Ever hear the euphemism "you can have it quick, fast or cheap: pick two?" CAP is one of those cake-and-eat-it to Theorems… the postulate being that you can pick two: Consistency, Availability or Partition Tolerance. Clustered relational databases usually are a combo of Availability and Consistency, NoSQL databases are often a combo of Availability and Partition Tolerance.
In a recent blog post, GigaSpaces CTO Nati Shalom talks about how people often over-complicate scalability decisions and jump to the concept that they must sacrifice ACID consistency to achieve scalability, often by allowing batched writes to happen asynchronously. Most of the time you can achieve the speed ya need by sharding relational databases instead of moving to incosistent NoSQL databases. By sharding data you can spread data logically across your infrastructure, farming database load out to multiple servers. If you use an ORM you can hide this complexity with something like Hibernate Shards to make partitioning even easier.

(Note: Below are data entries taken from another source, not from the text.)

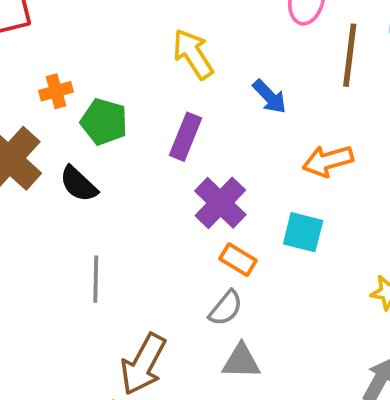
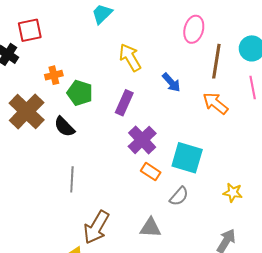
orange arrow: (328, 161) -> (215, 103), moved, turned 52
cyan square: (303, 232) -> (187, 158), size x1.4
gray semicircle: (226, 308) -> (179, 196), moved

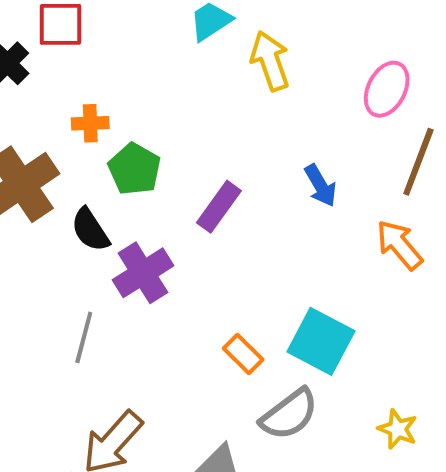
yellow arrow: (130, 57) -> (270, 61), moved
purple cross: (142, 140) -> (143, 273), moved
gray semicircle: (179, 196) -> (289, 414), size x1.4

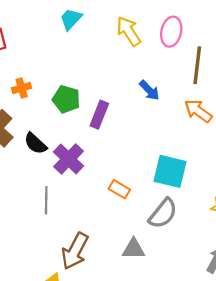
yellow arrow: (270, 61) -> (129, 31), moved
green pentagon: (134, 169) -> (66, 99), moved
orange rectangle: (243, 354) -> (119, 189), moved

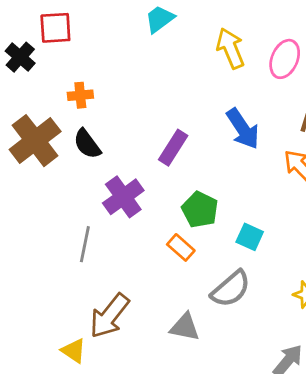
blue arrow: (149, 90) -> (243, 129), size x1.4
green pentagon: (66, 99) -> (200, 210), moved
black semicircle: (35, 143) -> (87, 144), moved
cyan square: (170, 171) -> (250, 237), size x0.6

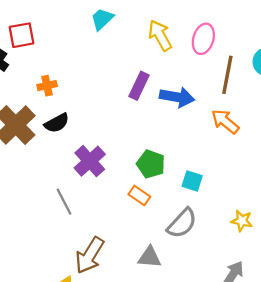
blue arrow: (243, 129) -> (177, 97), turned -40
black semicircle: (87, 144) -> (57, 123), turned -75
purple rectangle: (173, 148) -> (139, 86), moved
gray line: (85, 244) -> (64, 202), turned -32

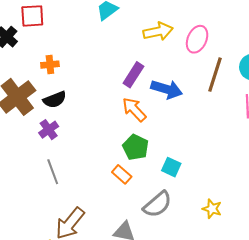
yellow arrow: (160, 35) -> (158, 31), turned 100
orange arrow: (225, 121) -> (134, 109), moved
purple cross: (90, 161) -> (49, 130), moved, size x0.7

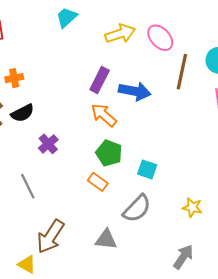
pink ellipse: (197, 39) -> (160, 38), turned -60
purple cross: (49, 130) -> (48, 144), moved

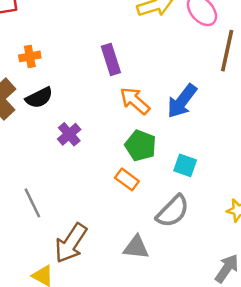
purple rectangle: (100, 80) -> (111, 59), moved, turned -45
blue arrow: (135, 91) -> (182, 101), moved, turned 116
gray line: (28, 186) -> (32, 203), moved

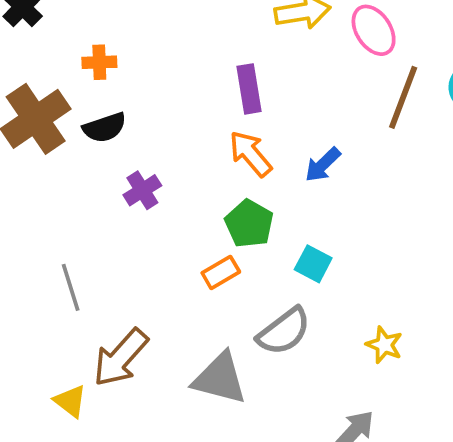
purple rectangle: (111, 59) -> (249, 89), moved
blue arrow: (182, 101) -> (323, 165), size x0.7
orange rectangle: (127, 179) -> (221, 272), turned -75
gray triangle: (136, 247) -> (220, 378), size x1.4

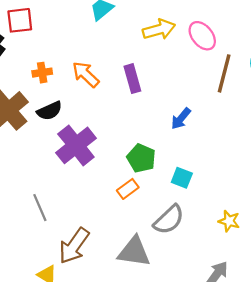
orange arrow: (250, 154) -> (86, 74), moved
purple cross: (142, 190) -> (76, 145), size x1.8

The best way to design and develop against a sharded database is to start virtualized. If you leverage a managed cloud hosting provider with appropriate I/O guarantees you can easily start by horizontally sharding your data then vertically scalign your infrastructure as you need. For example, all odd-numbered primary keys might go into one shard, even-numbered primary keys to the other. Once demand for one shard or another picks up, you can add memory for caching, CPUs for parallel execution or disks for storage. The right Infrastructure as a Service partner can make relational database scaling much easier – you don’t need to give up the farm to achieve massive scale.